■ Task statement
Filter this material down to the lines that contain the string "General", and return those lines.

■ Extracted entries
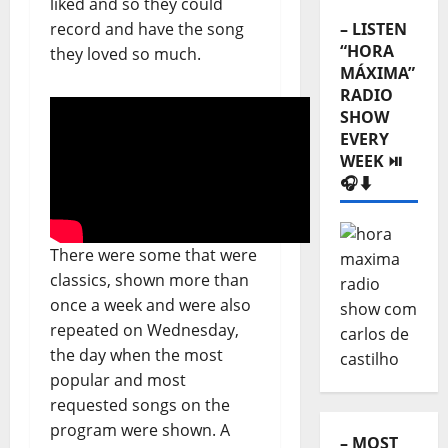
liked and so they could
record and have the song
– LISTEN
“HORA
they loved so much.
MÁXIMA”
RADIO
SHOW
EVERY
WEEK ⏯️
🎧⬇️
There were some that were
classics, shown more than
once a week and were also
repeated on Wednesday,
the day when the most
popular and most
requested songs on the
program were shown. A
– MOST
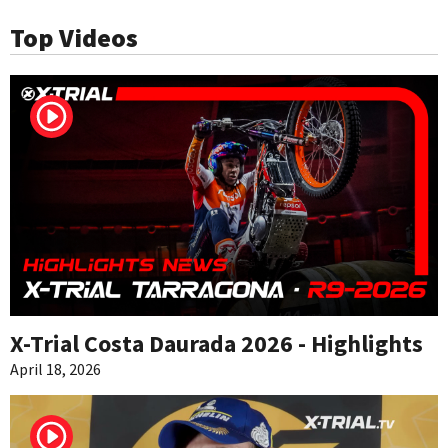
Top Videos
X-Trial Costa Daurada 2026 - Highlights
April 18, 2026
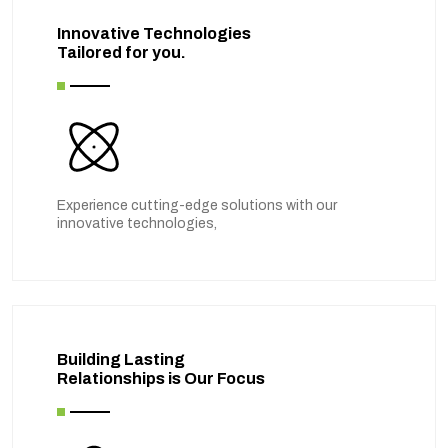
Innovative Technologies
Tailored for you.
Experience cutting-edge solutions with our
innovative technologies,
Building Lasting
Relationships is Our Focus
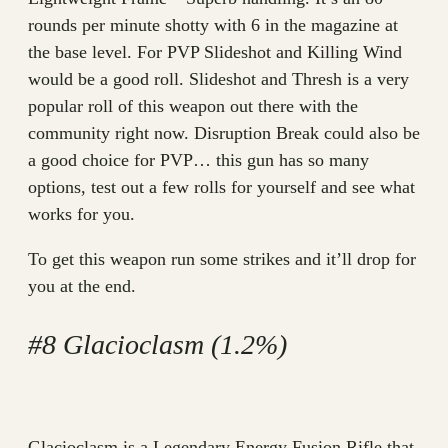
rounds per minute shotty with 6 in the magazine at
the base level. For PVP Slideshot and Killing Wind
would be a good roll. Slideshot and Thresh is a very
popular roll of this weapon out there with the
community right now. Disruption Break could also be
a good choice for PVP… this gun has so many
options, test out a few rolls for yourself and see what
works for you.
To get this weapon run some strikes and it’ll drop for
you at the end.
#8 Glacioclasm (1.2%)
Glacioclasm is a Legendary Energy Fusion Rifle that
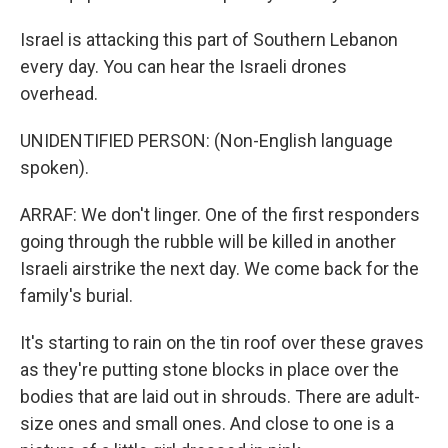
Israel is attacking this part of Southern Lebanon
every day. You can hear the Israeli drones
overhead.
UNIDENTIFIED PERSON: (Non-English language
spoken).
ARRAF: We don't linger. One of the first responders
going through the rubble will be killed in another
Israeli airstrike the next day. We come back for the
family's burial.
It's starting to rain on the tin roof over these graves
as they're putting stone blocks in place over the
bodies that are laid out in shrouds. There are adult-
size ones and small ones. And close to one is a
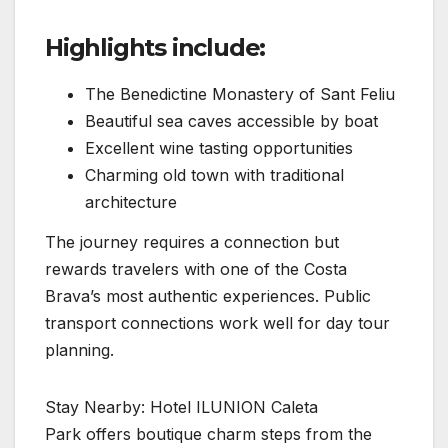
Highlights include:
The Benedictine Monastery of Sant Feliu
Beautiful sea caves accessible by boat
Excellent wine tasting opportunities
Charming old town with traditional
architecture
The journey requires a connection but
rewards travelers with one of the Costa
Brava’s most authentic experiences. Public
transport connections work well for day tour
planning.
Stay Nearby: Hotel ILUNION Caleta
Park offers boutique charm steps from the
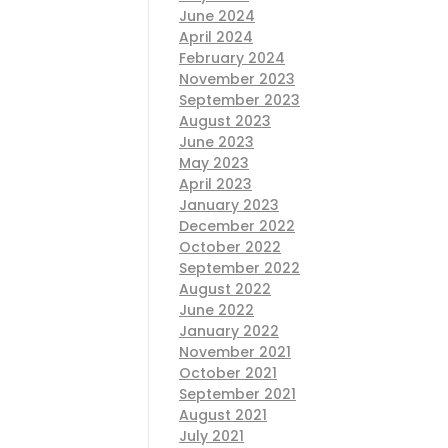
June 2024
April 2024
February 2024
November 2023
September 2023
August 2023
June 2023
May 2023
April 2023
January 2023
December 2022
October 2022
September 2022
August 2022
June 2022
January 2022
November 2021
October 2021
September 2021
August 2021
July 2021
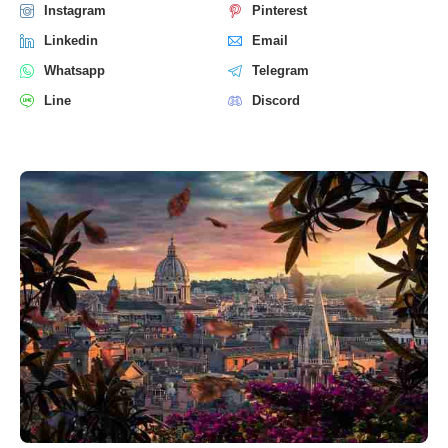
Instagram
Pinterest
Linkedin
Email
Whatsapp
Telegram
Line
Discord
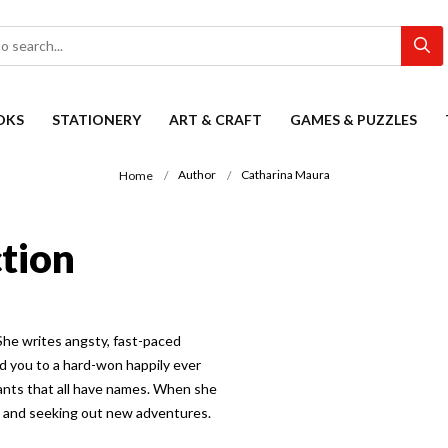
OKS
STATIONERY
ART & CRAFT
GAMES & PUZZLES
Author
Catharina Maura
Home
tion
She writes angsty, fast-paced
d you to a hard-won happily ever
ants that all have names. When she
ld and seeking out new adventures.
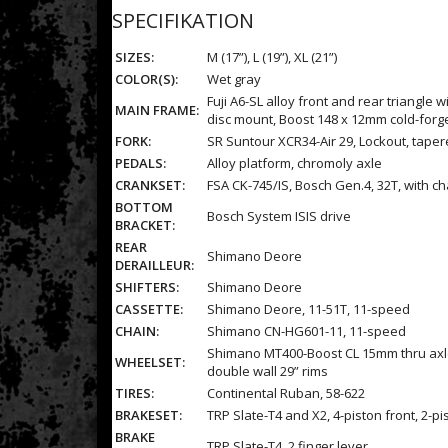
SPECIFIKATION
SIZES:
M (17”), L (19”), XL (21”)
COLOR(S):
Wet gray
Fuji A6-SL alloy front and rear triangl
MAIN FRAME:
disc mount, Boost 148 x 12mm cold-for
FORK:
SR Suntour XCR34-Air 29, Lockout, taper
PEDALS:
Alloy platform, chromoly axle
CRANKSET:
FSA CK-745/IS, Bosch Gen.4, 32T, with c
BOTTOM
Bosch System ISIS drive
BRACKET:
REAR
Shimano Deore
DERAILLEUR:
SHIFTERS:
Shimano Deore
CASSETTE:
Shimano Deore, 11-51T, 11-speed
CHAIN:
Shimano CN-HG601-11, 11-speed
Shimano MT400-Boost CL 15mm thru axle d
WHEELSET:
double wall 29” rims
TIRES:
Continental Ruban, 58-622
BRAKESET:
TRP Slate-T4 and X2, 4-piston front, 2-p
BRAKE
TRP Slate-T4, 2 finger lever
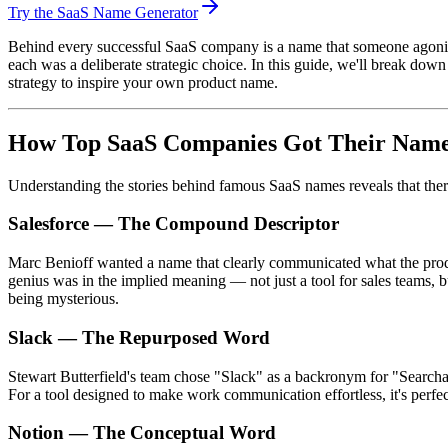
Try the SaaS Name Generator
Behind every successful SaaS company is a name that someone agonize
each was a deliberate strategic choice. In this guide, we'll break d
strategy to inspire your own product name.
How Top SaaS Companies Got Their Nam
Understanding the stories behind famous SaaS names reveals that there
Salesforce — The Compound Descriptor
Marc Benioff wanted a name that clearly communicated what the produ
genius was in the implied meaning — not just a tool for sales teams,
being mysterious.
Slack — The Repurposed Word
Stewart Butterfield's team chose "Slack" as a backronym for "Searchab
For a tool designed to make work communication effortless, it's perfe
Notion — The Conceptual Word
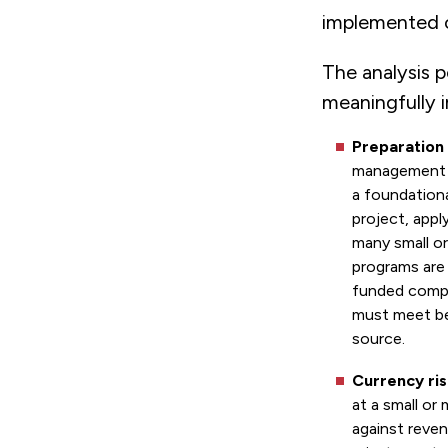
implemented
The analysis 
meaningfully 
Preparation
management c
a foundationa
project, appl
many small or
programs are 
funded compo
must meet be
source.
Currency ris
at a small or
against reven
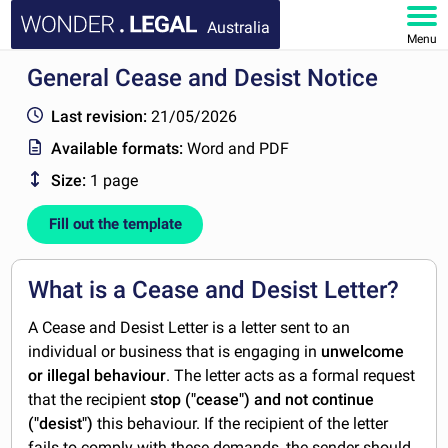
Australia
Menu
General Cease and Desist Notice
HOME
Last revision:
21/05/2026
DOCUMENTS
Available formats:
Word and PDF
Size:
1 page
FAQ
Fill out the template
MY ACCOUNT
What is a Cease and Desist Letter?
A Cease and Desist Letter is a letter sent to an
individual or business that is engaging in
unwelcome
or illegal behaviour
. The letter acts as a formal request
that the recipient
stop ("cease") and not continue
("desist")
this behaviour. If the recipient of the letter
fails to comply with these demands, the sender should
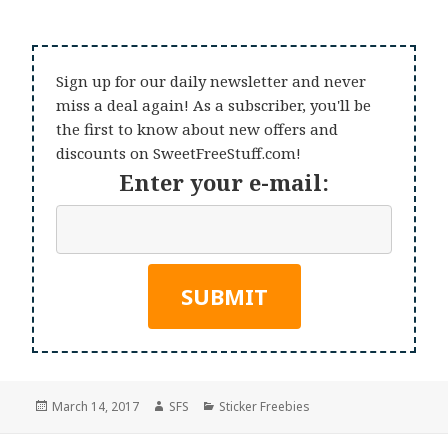
Sign up for our daily newsletter and never
miss a deal again! As a subscriber, you'll be
the first to know about new offers and
discounts on SweetFreeStuff.com!
Enter your e-mail:
Posted
Author
Categories
March 14, 2017
SFS
Sticker Freebies
on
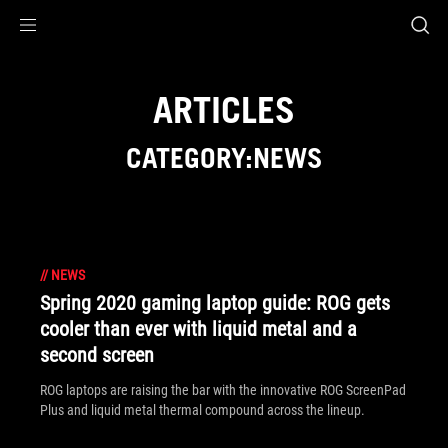
Accessibility links
Skip to content
Accessibility Help
Skip to Menu
ASUS Footer
ARTICLES
CATEGORY:NEWS
//
NEWS
Spring 2020 gaming laptop guide: ROG gets
cooler than ever with liquid metal and a
second screen
ROG laptops are raising the bar with the innovative ROG ScreenPad
Plus and liquid metal thermal compound across the lineup.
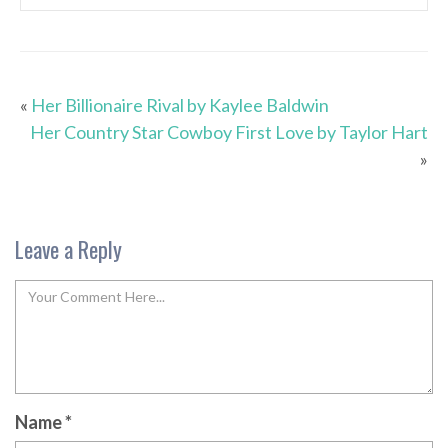
«
Her Billionaire Rival by Kaylee Baldwin
Her Country Star Cowboy First Love by Taylor Hart
»
Leave a Reply
Name
*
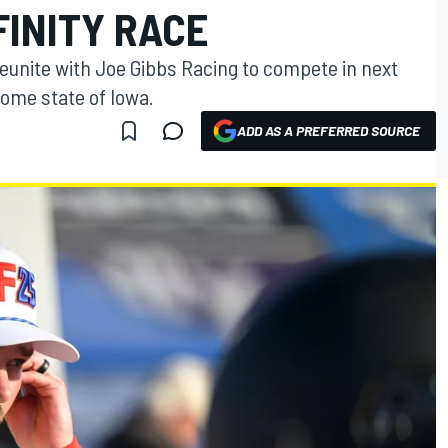
FINITY RACE
reunite with Joe Gibbs Racing to compete in next
home state of Iowa.
ADD AS A PREFERRED SOURCE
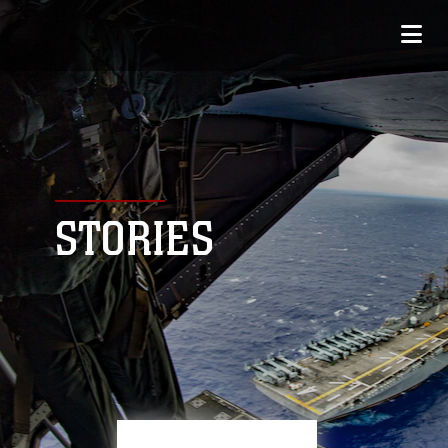
STORIES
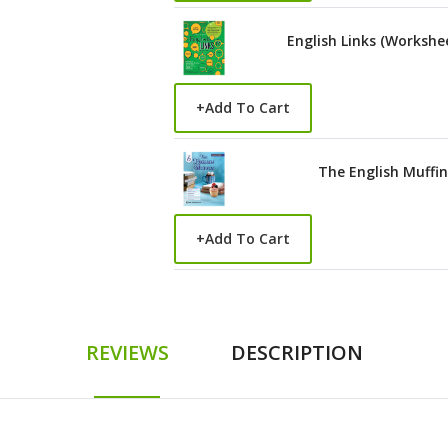
English Links (Workshe
+
Add To Cart
The English Muffin
+
Add To Cart
REVIEWS
DESCRIPTION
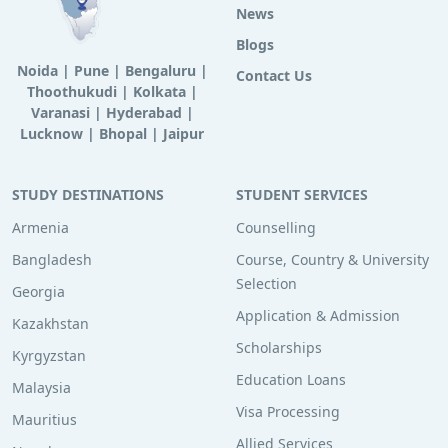
News
Blogs
Noida
|
Pune
|
Bengaluru
|
Contact Us
Thoothukudi
|
Kolkata
|
Varanasi
|
Hyderabad
|
Lucknow
|
Bhopal
|
Jaipur
STUDY DESTINATIONS
STUDENT SERVICES
Armenia
Counselling
Bangladesh
Course, Country & University
Selection
Georgia
Application & Admission
Kazakhstan
Scholarships
Kyrgyzstan
Education Loans
Malaysia
Visa Processing
Mauritius
Allied Services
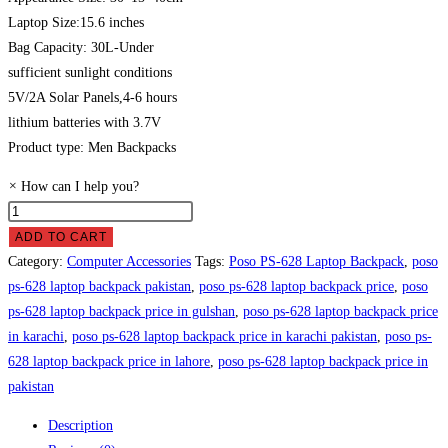
Laptop Size:15.6 inches
Bag Capacity: 30L-Under
sufficient sunlight conditions
5V/2A Solar Panels,4-6 hours
lithium batteries with 3.7V
Product type: Men Backpacks
×
How can I help you?
Poso
PS-
ADD TO CART
628
Category:
Computer Accessories
Tags:
Poso PS-628 Laptop Backpack
,
poso
Laptop
ps-628 laptop backpack pakistan
,
poso ps-628 laptop backpack price
,
poso
Backpack
ps-628 laptop backpack price in gulshan
,
poso ps-628 laptop backpack price
Price
in karachi
,
poso ps-628 laptop backpack price in karachi pakistan
,
poso ps-
in
628 laptop backpack price in lahore
,
poso ps-628 laptop backpack price in
Pakistan
pakistan
quantity
Description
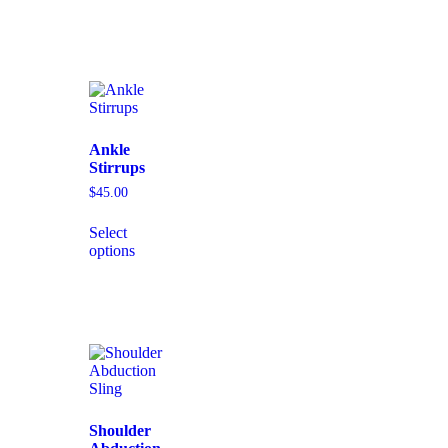
Ankle
Stirrups
$
45.00
Select
options
Shoulder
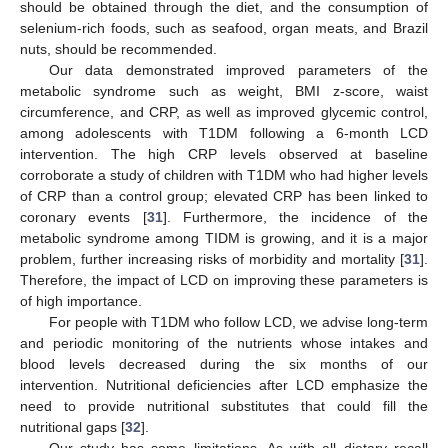
should be obtained through the diet, and the consumption of
selenium-rich foods, such as seafood, organ meats, and Brazil
nuts, should be recommended.
Our data demonstrated improved parameters of the
metabolic syndrome such as weight, BMI z-score, waist
circumference, and CRP, as well as improved glycemic control,
among adolescents with T1DM following a 6-month LCD
intervention. The high CRP levels observed at baseline
corroborate a study of children with T1DM who had higher levels
of CRP than a control group; elevated CRP has been linked to
coronary events [
31
]. Furthermore, the incidence of the
metabolic syndrome among TIDM is growing, and it is a major
problem, further increasing risks of morbidity and mortality [
31
].
Therefore, the impact of LCD on improving these parameters is
of high importance.
For people with T1DM who follow LCD, we advise long-term
and periodic monitoring of the nutrients whose intakes and
blood levels decreased during the six months of our
intervention. Nutritional deficiencies after LCD emphasize the
need to provide nutritional substitutes that could fill the
nutritional gaps [
32
].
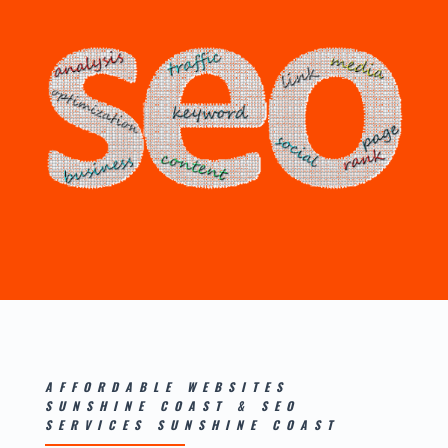
AFFORDABLE WEBSITES
SUNSHINE COAST
&
SEO
SERVICES SUNSHINE COAST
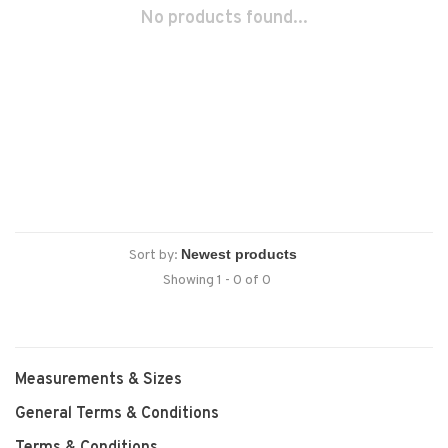
No products found...
Sort by:
Showing 1 - 0 of 0
Measurements & Sizes
General Terms & Conditions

■ Response below
General Cease and Desist Notice
General Terms & Conditions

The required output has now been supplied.